MOn This Day — Volume 2
ANY of us will be familiar with broadcaster and historian Myles Dungan’s weekly On This Day slot on RTE radio’s Drivetime programme. This book — the second volume; his first was published two years ago — collects segments broadcast since Volume 1 appeared in 2015. And if there’s such a thing as a onesize-fits-all history book, then this comes pretty close.
The On This Day radio slot, for the uninitiated, is a short segment presented every Friday evening in which the anniversary of a significant Irish historical character or incident of note is broadcast — with a hefty dose of humour — by Dungan. This book is a kind of “best of ”, if you like; some strange characters, some funny, some tragic and some infuriating — all of them real — are sandwiched between these covers.

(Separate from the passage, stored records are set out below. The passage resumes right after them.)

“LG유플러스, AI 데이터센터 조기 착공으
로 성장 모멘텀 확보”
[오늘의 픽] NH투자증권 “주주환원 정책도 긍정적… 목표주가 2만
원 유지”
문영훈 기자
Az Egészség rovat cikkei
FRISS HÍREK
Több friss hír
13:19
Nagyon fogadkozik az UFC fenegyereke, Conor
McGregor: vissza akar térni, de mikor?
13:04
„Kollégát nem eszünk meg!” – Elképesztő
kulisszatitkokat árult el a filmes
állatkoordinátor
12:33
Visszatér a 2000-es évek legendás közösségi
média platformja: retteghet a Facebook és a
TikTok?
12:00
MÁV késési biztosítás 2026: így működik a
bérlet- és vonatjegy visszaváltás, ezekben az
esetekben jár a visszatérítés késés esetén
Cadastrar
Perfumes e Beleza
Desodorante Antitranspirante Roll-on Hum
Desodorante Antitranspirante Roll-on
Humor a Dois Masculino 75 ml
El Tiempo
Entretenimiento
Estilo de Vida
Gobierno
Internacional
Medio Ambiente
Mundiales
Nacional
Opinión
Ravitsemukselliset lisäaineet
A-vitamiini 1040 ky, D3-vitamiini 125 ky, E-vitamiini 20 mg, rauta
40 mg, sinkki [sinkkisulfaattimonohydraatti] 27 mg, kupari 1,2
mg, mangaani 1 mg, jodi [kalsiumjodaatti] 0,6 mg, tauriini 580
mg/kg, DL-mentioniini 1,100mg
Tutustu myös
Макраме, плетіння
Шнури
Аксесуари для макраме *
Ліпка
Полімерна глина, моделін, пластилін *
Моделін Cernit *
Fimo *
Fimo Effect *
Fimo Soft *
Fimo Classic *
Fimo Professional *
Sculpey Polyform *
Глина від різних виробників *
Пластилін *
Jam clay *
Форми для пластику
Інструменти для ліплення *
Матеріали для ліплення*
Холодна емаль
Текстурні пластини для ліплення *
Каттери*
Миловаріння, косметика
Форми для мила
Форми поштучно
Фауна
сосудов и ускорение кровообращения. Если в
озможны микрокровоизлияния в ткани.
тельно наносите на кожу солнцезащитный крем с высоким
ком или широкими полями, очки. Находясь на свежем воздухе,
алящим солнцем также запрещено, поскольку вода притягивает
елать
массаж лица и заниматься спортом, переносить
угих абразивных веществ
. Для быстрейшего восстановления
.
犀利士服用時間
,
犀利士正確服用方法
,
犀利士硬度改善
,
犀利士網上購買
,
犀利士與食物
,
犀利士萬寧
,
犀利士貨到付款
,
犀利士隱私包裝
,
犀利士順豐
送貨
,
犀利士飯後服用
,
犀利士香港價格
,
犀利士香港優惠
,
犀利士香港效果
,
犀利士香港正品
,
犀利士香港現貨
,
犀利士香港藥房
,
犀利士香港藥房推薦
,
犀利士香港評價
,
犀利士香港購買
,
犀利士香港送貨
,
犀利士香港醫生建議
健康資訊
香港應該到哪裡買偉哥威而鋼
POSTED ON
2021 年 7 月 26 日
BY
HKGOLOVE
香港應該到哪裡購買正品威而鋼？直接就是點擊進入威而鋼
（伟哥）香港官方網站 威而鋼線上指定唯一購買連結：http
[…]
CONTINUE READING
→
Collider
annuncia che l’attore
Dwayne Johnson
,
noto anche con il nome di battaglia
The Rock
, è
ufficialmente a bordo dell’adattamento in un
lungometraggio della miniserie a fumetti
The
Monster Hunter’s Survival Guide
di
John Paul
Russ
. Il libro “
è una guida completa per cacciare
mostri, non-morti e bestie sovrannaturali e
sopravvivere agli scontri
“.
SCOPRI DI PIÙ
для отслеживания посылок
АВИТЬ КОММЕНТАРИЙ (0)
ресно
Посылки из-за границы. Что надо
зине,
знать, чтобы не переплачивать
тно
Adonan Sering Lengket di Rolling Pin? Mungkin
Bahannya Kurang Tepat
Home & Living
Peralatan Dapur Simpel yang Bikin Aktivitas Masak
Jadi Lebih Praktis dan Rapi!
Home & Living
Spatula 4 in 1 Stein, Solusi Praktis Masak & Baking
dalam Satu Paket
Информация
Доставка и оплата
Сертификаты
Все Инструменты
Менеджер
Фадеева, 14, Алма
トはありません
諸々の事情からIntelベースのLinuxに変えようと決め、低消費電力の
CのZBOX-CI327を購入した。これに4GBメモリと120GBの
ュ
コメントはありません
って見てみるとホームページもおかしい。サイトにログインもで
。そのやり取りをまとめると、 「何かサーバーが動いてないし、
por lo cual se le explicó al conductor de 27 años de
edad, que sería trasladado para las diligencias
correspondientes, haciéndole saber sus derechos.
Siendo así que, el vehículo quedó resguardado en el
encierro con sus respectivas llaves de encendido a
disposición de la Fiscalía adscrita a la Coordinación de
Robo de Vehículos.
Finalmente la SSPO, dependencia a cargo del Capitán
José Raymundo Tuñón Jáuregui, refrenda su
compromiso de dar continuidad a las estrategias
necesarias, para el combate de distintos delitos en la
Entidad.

One can’t help but be impressed by the scope of Dungan’s research and I imagine the task of deciding what to discard was as onerous as that of what to include. And then there’s the tricky business of presenting history as a kind of entertainment. Dungan has written several scholarly tomes that fortify his position as one of the country’s most prominent historians, but this book isn’t one of them, nor is it intended to be. It is not for zealous history buffs and that only contributes to its appeal.
Everyone loves discovering a juicy scandal or learning of a thrilling heist or bloodthirsty murder; such is the stuff of best-selling fiction. How much better to read about factual accounts of such things, fascinating stories which might have sat abandoned on dusty library shelves, or have been left stranded forever in neglected boxes of microfilm.
I was tickled by the origins of some old “Irish” songs. My mother used to sing Come Down from the Mountain Katie Daly to me when I was little. I doubt if she knew the Katie of the song was Irish-american Katherine Daly, a notorious bootlegger who ended her days as the only female inmate of Alcatraz prison.
Another song from childhood is Are Ye Right There Michael. What I didn’t know was that Percy French wrote it as a result of being delayed for four hours on the disastrously chaotic West Clare Railway. He missed an important engagement and successfully sued the firm for loss of earnings “…thanks,” Dungan writes “to the rather relaxed attitude of the railroad employees towards the joys of timetabling”.
And how many people know that songs such as When Irish Eyes Are Smiling and My Wild Irish Rose are not even remotely connected to anyone Irish? But it wouldn’t do to spoil the real story... Myles Dungan New Island €10.95
There’s many a Kerryman who, with a small drop on him, might insist on rendering all 40 (or so it seems) verses of The Wild Colonial Boy at any random audience in the pub. So it might come as a terrible shock for those crooners to learn that Jack Duggan was in fact called John Donohue and was actually from Dublin. He was transported to Australia in 1824 “for the heinous crime of doing absolutely nothing. He was charged and convicted with ‘ intent to commit a felony’,” writes Dungan.
These snippets are just a teeny soupcon of what is on offer. There are dozens of interesting nuggets, like the architect of the White House in Washington being an Irishman, like the submarine being properly invented (not just sketched) by an Irishman. We find out how Dollar Bay in Wexford got its name and about the notorious Night of the Big Wind of 1839, which — without any assistance from global warming that we know of — literally blew half of this country down.
The blood-soaked knives of political intrigue are here, too, and the chronicles of parliamentary betrayals are as vigorous and plentiful in the 18th and 19th centuries as they currently are in Kildare Street. Irish politics has always been a smelly business, whether administered from London or Dublin. The cuckolded Captain Willie O’shea, nemesis of Parnell, was a particularly slimy character, although they are plenty of others. Some cold comfort might be gleaned from learning that only two people attended O’shea’s funeral, while over 200,000 attended Parnell’s.
The Irish heroes and anti-heroes in these potted histories are located everywhere, across five continents. And it frequently appears that if there is skulduggery afoot, then it’s not so much a case of “cherchez la femme” as it is of finding the Irishman. Some of our emigrants became spectacular ne’er-do-wells and all-round chancers while abroad. Others became world citizens who have done us proud. Sweeping from 1170 AD right through to 1997, Dungan offers us a second chance to board his whistle-stop history tour of the good, the bad and — most ostensibly — the Irish.